ASPB Tutorial

Owned by vaughne
Last updated: Aug 01, 2010Version comment
  1. Go to http://preview.iplantcollaborative.org/ and log into the Discovery Environment (DE) using either your own account or a guest account provided at the ASPB workshop
  2. Let's import a file into the DE from the Sequence Read Archive. In the interest of time, we'll use a smaller file.
    1. Open a new window and log in to SRA. Go to record SRX010829 and follow the link to Download data for this experiment SRX010829. Copy the link address of the smaller file SRR026996.fastq.gz.
    2. Return to the DE and open the My Data window. Choose File->Import from URL and paste the link to SRR026996.fastq.gz into the URL bar. You can provide a brief text summary of the file as well. When you click Import your upload will begin in the background. For large data sets, this may take several hours, but we expect this file to import rather quickly. You will be notified when your file has uploaded and it will appear in the My Data window.
  3. While this file is importing, let's set up a pre-processing job on some sample data. Open the My Data window and navigate to 'TestData'. You will see a file named s_8_sequence-4.txt. This is an RNAseq lane from Arabidopsis consisting of ~6 million 100 base reads. We happen to know that, in order to preserve strandedness, there was a 3' adapter ligated to the RNA before it was sequenced, so we must remove those bases before we use these reads.
    1. Choose Investigation Type from the top menu bar and select QC Preprocessing (FASTQ files).
    2. Select Process Sequence Data
      1. Under Select Files click 'Browse' to select a data file to process. Please select the aforementioned s_8_sequence-4.txt file.
      2. If the file had barcodes, we could choose to split the file based on them, but it does not.

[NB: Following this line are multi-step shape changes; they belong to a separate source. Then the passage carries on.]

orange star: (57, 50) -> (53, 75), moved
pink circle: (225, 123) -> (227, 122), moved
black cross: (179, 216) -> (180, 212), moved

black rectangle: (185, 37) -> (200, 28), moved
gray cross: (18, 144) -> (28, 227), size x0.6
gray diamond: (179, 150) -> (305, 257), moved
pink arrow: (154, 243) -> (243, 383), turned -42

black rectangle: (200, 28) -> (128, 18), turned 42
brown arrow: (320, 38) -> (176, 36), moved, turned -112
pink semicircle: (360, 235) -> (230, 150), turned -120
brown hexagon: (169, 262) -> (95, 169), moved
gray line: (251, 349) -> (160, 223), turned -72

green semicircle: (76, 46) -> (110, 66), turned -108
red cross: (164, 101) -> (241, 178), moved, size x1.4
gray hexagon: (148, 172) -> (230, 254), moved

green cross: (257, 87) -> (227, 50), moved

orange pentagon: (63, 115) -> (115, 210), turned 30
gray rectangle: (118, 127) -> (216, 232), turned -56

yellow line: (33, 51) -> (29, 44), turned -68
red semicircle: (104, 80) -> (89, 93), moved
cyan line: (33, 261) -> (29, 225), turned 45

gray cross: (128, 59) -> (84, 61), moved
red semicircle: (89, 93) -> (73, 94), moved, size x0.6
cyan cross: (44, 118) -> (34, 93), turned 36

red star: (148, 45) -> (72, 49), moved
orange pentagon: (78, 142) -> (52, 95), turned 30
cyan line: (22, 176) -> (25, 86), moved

      3. Under Trim 3' Adapters, uncheck 'I don't have 3' adapters'. You will now create a simple file containing an adapter sequence. Name your file something appropriate like 'ASPB_3_prime'. Paste in the following sequence to the text box: CTGTAGGCACCATCAATCGTATGCCGTCTTCTGCTTG. Set output options to 'Output both clipped and nonclipped sequences'.
      4. Leave all subsequent steps in their default state. Select Launch Job. You will be asked to name your job. Give it a memorable, informative name like 'ASPB RNAseq Preproc 1'. You may also provide a richer text description for the job. Click OK
      5. Your job will now launch in the background and the My Jobs window will appear to show you that your job has been submitted. You will be notified when the job has completed and a data folder will appear in the My Data window with the results of the job. Please note the numeric Job Id column in the My Jobs window – when you submit a job it receives a numeric identifier. The results folder in the My Data window will be named after this job ID. For example, a job with ID 12345 will generate a result folder called Job_12345. You may change the name of these folders after the job has completed in the My Data window.
  4. Assuming the SRR026996.fastq.gz file from maize has uploaded, let's set it up to align to the maize genome.
    1. Choose Investigation Type from the top menu bar and select Variant Detection.
    2. Select Align to Genome
      1. Choose 'Zea mays B73 v2' as the Reference Genome (support for additional species is forthcoming).
      2. Under Select Reads choose 'SRR026996.fastq'. Please note that SRR026996.fastq.gz was decompressed automatically for you when the file was imported into the DE.
      3. Select Launch Job. You will be asked to name your job. Give it a memorable, informative name like 'ASPB Maize Mo17 1'. You may also provide a richer text description for the job. Click OK. As with the pre-processing task, this job will run in the background and you will be notified when it completes. It will deposit its alignment in the My Data window.
      4. Instead of waiting for this to complete, let's take a look at a sample SAM alignment file. Open the My Data window, navigate to 'TestData', and select the file SRR026996-4.zmv2.sam. Click View. A window will pop open with two tabs: 'Description' and 'Preview'. Description can hold a textual description of the file. Preview shows you the first 8kb of the file, so you can get a feel for the type and content of the file.
  5. For details on how to use the iPlant Discovery Environment to accomplish SNP finding and RNAseq analyses, please refer to 'Help - User manual' found under the Menu item.